I’d assumed until now that Sammann had obtained permission to go on this journey. This was my first hint that it was more complicated than that. I found it strange to hear an Ita voicing fear of getting in trouble, since usually it was we who worried about their sneaky tricks—such as the one that had ensnared Orolo. But then my point of view snapped around and I saw it his way. Precisely because people believed the things they did about the Ita, no one was likely to believe Sammann’s story or stand up for him if all of these doings broke out into the open.

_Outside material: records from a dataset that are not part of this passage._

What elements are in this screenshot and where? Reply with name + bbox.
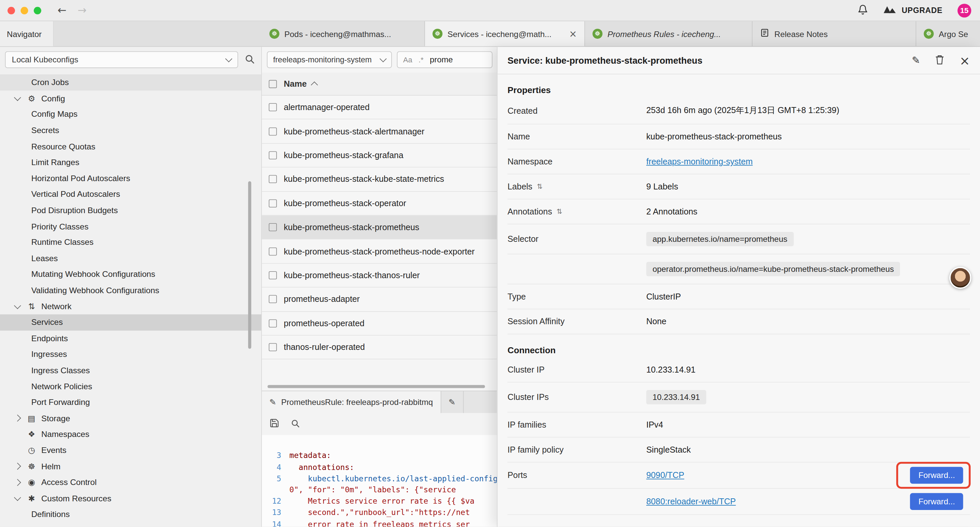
save-icon[interactable] xyxy=(269,418,280,430)
upgrade-button[interactable]: UPGRADE xyxy=(883,5,943,16)
table-row-selected[interactable]: kube-prometheus-stack-prometheus xyxy=(262,215,497,239)
table-row[interactable]: thanos-ruler-operated xyxy=(262,336,497,360)
sidebar-item-validating-webhook-configurations[interactable]: Validating Webhook Configurations xyxy=(0,282,261,298)
dock-tab-prometheusrule[interactable]: ✎ PrometheusRule: freeleaps-prod-rabbitm… xyxy=(262,392,441,414)
sidebar-item-network-policies[interactable]: Network Policies xyxy=(0,378,261,394)
table-row[interactable]: kube-prometheus-stack-kube-state-metrics xyxy=(262,167,497,191)
minimize-window-button[interactable] xyxy=(21,7,28,14)
sidebar-item-custom-resources[interactable]: ✱Custom Resources xyxy=(0,490,261,506)
sidebar-item-leases[interactable]: Leases xyxy=(0,250,261,266)
table-row[interactable]: kube-prometheus-stack-prometheus-node-ex… xyxy=(262,239,497,263)
tab-services[interactable]: ☸ Services - icecheng@math... × xyxy=(425,21,585,46)
chevron-right-icon[interactable] xyxy=(14,479,21,486)
sidebar-search-icon[interactable] xyxy=(245,53,255,66)
row-checkbox[interactable] xyxy=(269,127,277,135)
kubeconfig-selector[interactable]: Local Kubeconfigs xyxy=(5,51,238,68)
sidebar-item-access-control[interactable]: ◉Access Control xyxy=(0,474,261,490)
row-checkbox[interactable] xyxy=(269,223,277,231)
table-row[interactable]: kube-prometheus-stack-alertmanager xyxy=(262,120,497,144)
sidebar-item-services[interactable]: Services xyxy=(0,314,261,330)
sidebar-item-events[interactable]: ◷Events xyxy=(0,442,261,458)
chevron-down-icon[interactable] xyxy=(14,94,21,101)
port-link-9090[interactable]: 9090/TCP xyxy=(646,471,684,480)
table-row[interactable]: prometheus-adapter xyxy=(262,288,497,312)
sidebar-item-secrets[interactable]: Secrets xyxy=(0,123,261,139)
tab-pods[interactable]: ☸ Pods - icecheng@mathmas... xyxy=(262,21,425,46)
namespace-filter-dropdown[interactable]: freeleaps-monitoring-system xyxy=(267,51,392,68)
sidebar-item-mutating-webhook-configurations[interactable]: Mutating Webhook Configurations xyxy=(0,266,261,282)
match-case-toggle[interactable]: Aa xyxy=(403,56,413,64)
sidebar-item-network[interactable]: ⇅Network xyxy=(0,298,261,314)
port-link-8080-reloader-web[interactable]: 8080:reloader-web/TCP xyxy=(646,497,736,506)
sidebar-item-limit-ranges[interactable]: Limit Ranges xyxy=(0,154,261,170)
row-checkbox[interactable] xyxy=(269,247,277,255)
editor-toolbar xyxy=(262,413,497,435)
search-input[interactable]: Aa .* prome xyxy=(397,51,493,68)
select-all-checkbox[interactable] xyxy=(269,80,277,88)
sidebar-item-port-forwarding[interactable]: Port Forwarding xyxy=(0,394,261,410)
chevron-down-icon[interactable] xyxy=(14,302,21,309)
kubernetes-cluster-icon: ☸ xyxy=(592,29,602,39)
sidebar-item-definitions[interactable]: Definitions xyxy=(0,506,261,522)
sidebar-item-endpoints[interactable]: Endpoints xyxy=(0,330,261,346)
back-icon[interactable]: ← xyxy=(57,5,66,16)
sidebar-item-vertical-pod-autoscalers[interactable]: Vertical Pod Autoscalers xyxy=(0,186,261,202)
detail-row-name: Name kube-prometheus-stack-prometheus xyxy=(508,124,970,150)
close-drawer-icon[interactable]: × xyxy=(960,54,970,66)
sidebar-scrollbar[interactable] xyxy=(248,181,251,349)
sidebar-item-namespaces[interactable]: ❖Namespaces xyxy=(0,426,261,442)
notifications-bell-icon[interactable] xyxy=(857,4,868,16)
table-row[interactable]: alertmanager-operated xyxy=(262,96,497,120)
yaml-editor[interactable]: 3metadata: 4 annotations: 5 kubectl.kube… xyxy=(262,435,497,527)
sidebar-item-config[interactable]: ⚙Config xyxy=(0,91,261,107)
sidebar-item-resource-quotas[interactable]: Resource Quotas xyxy=(0,139,261,154)
user-avatar[interactable] xyxy=(949,267,971,289)
edit-service-icon[interactable]: ✎ xyxy=(912,56,920,65)
row-checkbox[interactable] xyxy=(269,151,277,159)
namespace-link[interactable]: freeleaps-monitoring-system xyxy=(646,157,752,166)
table-row[interactable]: kube-prometheus-stack-thanos-ruler xyxy=(262,263,497,288)
sidebar-item-ingresses[interactable]: Ingresses xyxy=(0,346,261,362)
row-checkbox[interactable] xyxy=(269,319,277,327)
sidebar-item-config-maps[interactable]: Config Maps xyxy=(0,107,261,123)
regex-toggle[interactable]: .* xyxy=(418,56,424,64)
sidebar-item-helm[interactable]: ☸Helm xyxy=(0,458,261,474)
sidebar-item-horizontal-pod-autoscalers[interactable]: Horizontal Pod Autoscalers xyxy=(0,170,261,186)
sidebar-item-pod-disruption-budgets[interactable]: Pod Disruption Budgets xyxy=(0,202,261,218)
horizontal-scrollbar[interactable] xyxy=(267,385,485,388)
table-row[interactable]: prometheus-operated xyxy=(262,312,497,336)
sidebar-item-runtime-classes[interactable]: Runtime Classes xyxy=(0,234,261,250)
chevron-right-icon[interactable] xyxy=(14,463,21,470)
sidebar-item-storage[interactable]: ▤Storage xyxy=(0,410,261,426)
row-checkbox[interactable] xyxy=(269,343,277,351)
sidebar-item-cron-jobs[interactable]: Cron Jobs xyxy=(0,74,261,91)
tab-release-notes[interactable]: Release Notes xyxy=(752,21,916,46)
notification-count-badge[interactable]: 15 xyxy=(958,3,971,17)
expand-annotations-icon[interactable]: ⇅ xyxy=(556,207,562,215)
name-column-header[interactable]: Name xyxy=(284,79,317,88)
detail-row-annotations: Annotations⇅ 2 Annotations xyxy=(508,199,970,224)
row-checkbox[interactable] xyxy=(269,103,277,111)
close-tab-icon[interactable]: × xyxy=(569,28,577,39)
close-window-button[interactable] xyxy=(7,7,15,14)
dock-tab-next[interactable]: ✎ xyxy=(441,392,463,414)
tab-prometheus-rules[interactable]: ☸ Prometheus Rules - icecheng... xyxy=(585,21,752,46)
row-checkbox[interactable] xyxy=(269,199,277,207)
chevron-right-icon[interactable] xyxy=(14,415,21,422)
row-checkbox[interactable] xyxy=(269,175,277,183)
zoom-window-button[interactable] xyxy=(34,7,41,14)
sidebar-item-ingress-classes[interactable]: Ingress Classes xyxy=(0,362,261,378)
forward-icon[interactable]: → xyxy=(78,5,87,16)
tab-argo[interactable]: ☸ Argo Se xyxy=(916,21,980,46)
forward-port-button[interactable]: Forward... xyxy=(910,493,963,510)
sidebar-item-priority-classes[interactable]: Priority Classes xyxy=(0,218,261,234)
forward-port-button[interactable]: Forward... xyxy=(910,467,963,484)
table-row[interactable]: kube-prometheus-stack-operator xyxy=(262,191,497,215)
row-checkbox[interactable] xyxy=(269,271,277,279)
row-checkbox[interactable] xyxy=(269,295,277,303)
editor-search-icon[interactable] xyxy=(291,419,300,430)
delete-service-icon[interactable] xyxy=(935,54,945,66)
table-row[interactable]: kube-prometheus-stack-grafana xyxy=(262,144,497,168)
chevron-down-icon[interactable] xyxy=(14,494,21,501)
expand-labels-icon[interactable]: ⇅ xyxy=(537,182,542,191)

“So you made this copy of the tablet and kept it so that you would have—”

“Something,” he said, “that I could leverage.”

“And you showed yourself in Clesthyra’s Eye. Announcing, in a deniable way, that you knew something—that you had information.”

“Advertising,” Sammann said, and the shape of his face changed, whiskers shifting on whiskers—his way of hinting at a smile.

“Well, it worked,” I said, “and here you are, on the road to nowhere, being driven around by a bunch of Deolaters.”

Cord got fed up with hearing Orth and moved up to the front of the fetch to sit with Rosk. I felt sorry—but some things were nearly impossible to talk about in Fluccish.

I was dying to ask Fraa Jad about the nuclear waste, but was reluctant to broach this topic with Sammann listening. So I drew my own copy of the proof on the Cousins’ ship and began working it. Before long I got bogged down. Cord and Rosk started playing some music on the fetch’s sound system, softly at first, more loudly when no one objected. This had to be the first time Fraa Jad had ever heard popular music. I cringed so hard I thought I’d get internal injuries. But the Thousander accepted it as calmly as he had the Dynaglide lubri-strip. I gave up trying to work the proof, and just looked out the window and listened to the music. In spite of all of my prejudices against extramuros culture, I kept being surprised by moments of beauty in these songs. Most of them were forgettable but one in ten sheltered some turn or inflection that proved that the person who had made it had achieved some kind of upsight—had, for a moment, got it. I wondered if this was a representative sampling, or if Cord was just unusually good at finding songs with beauty in them and loading only those onto her jeejah.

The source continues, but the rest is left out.